Model	1-3s	3-6s	6-9s	9-12s	12-15s
Mooncast	21.526/0.297	34.218/0.215	7.723/0.380	46.02/0.276	3.72/0.480
Sesame	7.425/0.373	5.584/0.364	6.114/0.447	5.889/0.421	4.865/0.446
CodiFM	6.95/0.556	6.002/0.543	6.002/0.535	6.002/0.543	6.002/0.542

C10.1 Thank you for highlighting the potential for misunderstanding in Figure 4. We acknowledge that Figure 4 was initially generated using statistics from a single dialogue, which may have led to misinterpretations. After averaging across multiple dialogues, our model consistently maintains its leading performance.

C10.2 We will revise our description accordingly.

C11.1, C11.2 and C12 Adding simulated dialogue data can hurt model performance, likely due to noise from concatenating utterances with different acoustic environments. However, simulated LibriTTS data is usable because it it clean. The performance degradation noted in Table 4 is not related to overlapping speech, as the test set does not include overlapping speech and WER was calculated after segmenting sentences with the Deepgram ASR+Diarization API.

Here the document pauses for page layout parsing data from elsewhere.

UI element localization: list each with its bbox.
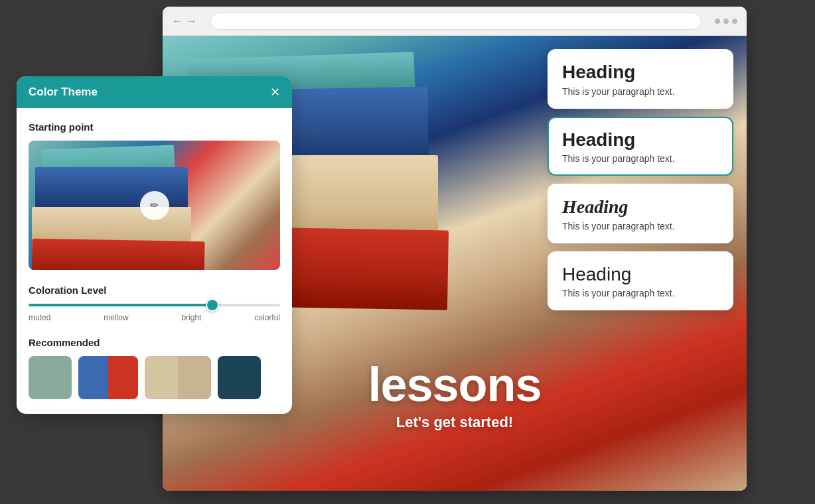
slider-label-mellow: mellow — [104, 313, 128, 322]
hero-main-text: lessons — [368, 361, 541, 409]
theme-card-4-para: This is your paragraph text. — [562, 288, 719, 298]
dot2 — [723, 19, 729, 24]
slider-thumb[interactable] — [206, 298, 219, 312]
recommended-section: Recommended — [29, 337, 280, 399]
color-theme-panel: Color Theme ✕ Starting point ✏ Coloratio… — [17, 76, 292, 414]
browser-menu-dots — [715, 19, 737, 24]
coloration-level-label: Coloration Level — [29, 284, 280, 296]
coloration-level-section: Coloration Level muted mellow bright col… — [29, 284, 280, 322]
color-swatches — [29, 356, 280, 399]
browser-nav: ← → — [172, 15, 197, 27]
theme-card-4[interactable]: Heading This is your paragraph text. — [548, 251, 733, 311]
dot3 — [732, 19, 737, 24]
theme-cards-container: Heading This is your paragraph text. Hea… — [548, 49, 733, 310]
swatch-tan-mid — [178, 356, 211, 399]
slider-labels: muted mellow bright colorful — [29, 313, 280, 322]
slider-container — [29, 304, 280, 306]
dot1 — [715, 19, 720, 24]
theme-card-1[interactable]: Heading This is your paragraph text. — [548, 49, 733, 109]
browser-toolbar: ← → — [163, 7, 747, 36]
swatch-red-segment — [108, 356, 138, 399]
theme-card-3[interactable]: Heading This is your paragraph text. — [548, 184, 733, 243]
panel-title: Color Theme — [29, 86, 98, 99]
edit-icon: ✏ — [150, 199, 159, 212]
swatch-tan-light — [145, 356, 178, 399]
slider-label-bright: bright — [181, 313, 201, 322]
theme-card-3-heading: Heading — [562, 196, 719, 218]
theme-card-2-para: This is your paragraph text. — [562, 153, 719, 164]
swatch-green[interactable] — [29, 356, 72, 399]
slider-track — [29, 304, 280, 306]
theme-card-1-heading: Heading — [562, 61, 719, 84]
forward-icon[interactable]: → — [186, 15, 197, 27]
recommended-label: Recommended — [29, 337, 280, 348]
panel-close-button[interactable]: ✕ — [270, 86, 280, 98]
theme-card-3-para: This is your paragraph text. — [562, 221, 719, 231]
panel-body: Starting point ✏ Coloration Level — [17, 108, 292, 414]
slider-label-colorful: colorful — [254, 313, 280, 322]
address-bar[interactable] — [210, 13, 702, 30]
panel-header: Color Theme ✕ — [17, 76, 292, 108]
swatch-blue-segment — [78, 356, 108, 399]
starting-point-section: Starting point ✏ — [29, 121, 280, 270]
theme-card-2-heading: Heading — [562, 129, 719, 151]
back-icon[interactable]: ← — [172, 15, 183, 27]
theme-card-4-heading: Heading — [562, 263, 719, 286]
theme-card-2[interactable]: Heading This is your paragraph text. — [548, 117, 733, 176]
swatch-dark-teal[interactable] — [218, 356, 261, 399]
theme-card-1-para: This is your paragraph text. — [562, 86, 719, 97]
starting-point-label: Starting point — [29, 121, 280, 133]
swatch-tan[interactable] — [145, 356, 211, 399]
preview-book-red — [31, 239, 204, 270]
edit-image-button[interactable]: ✏ — [140, 191, 169, 220]
hero-sub-text: Let's get started! — [368, 414, 541, 431]
slider-label-muted: muted — [29, 313, 50, 322]
swatch-blue-red[interactable] — [78, 356, 138, 399]
hero-text-overlay: lessons Let's get started! — [368, 361, 541, 431]
image-preview: ✏ — [29, 141, 280, 270]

S2 We acknowledge that preferences vary and baseline models may excel in expressiveness due to their larger parameters and datasets. We've addressed concerns about evaluation bias by introducing a new, more diverse real-world test set with varied acoustic conditions and conversational prosody (Table R2 for reviewer qZtn), and we've expanded our analysis to include longer dialogue durations (Table R3 for reviewer qZtn).

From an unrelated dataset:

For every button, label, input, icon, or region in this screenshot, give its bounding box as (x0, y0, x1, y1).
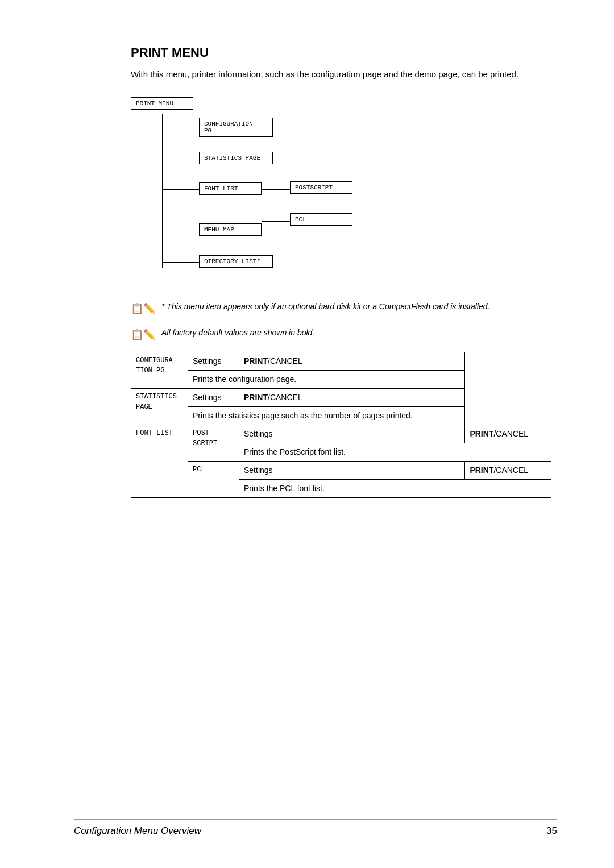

Q1 The utilization of timely compact codec as an intermediate representation does not always yield performance improvements for dialogue generation task. [9] have demonstrated that using semantic tokens as intermediates could cause instances of words being omitted or duplicated in synthesized dialogues with the Hubert semantic tokens.

Q2 We dropped both the text and audio conditions for $p_{uncond}$ . In the remaining cases, we dropped the audio condition with $p_{dropx}$ . We will revise the paper accordingly.

Q3 Fine-tuning with dialogue data, led to a slight, but not significant, decrease in UTMOS scores, dropping from 3.48±0.19 (pre-train only) to 3.35±0.17 (pre-train and fine-tune). It is because the dialogue data is not clean even after speech enhancement.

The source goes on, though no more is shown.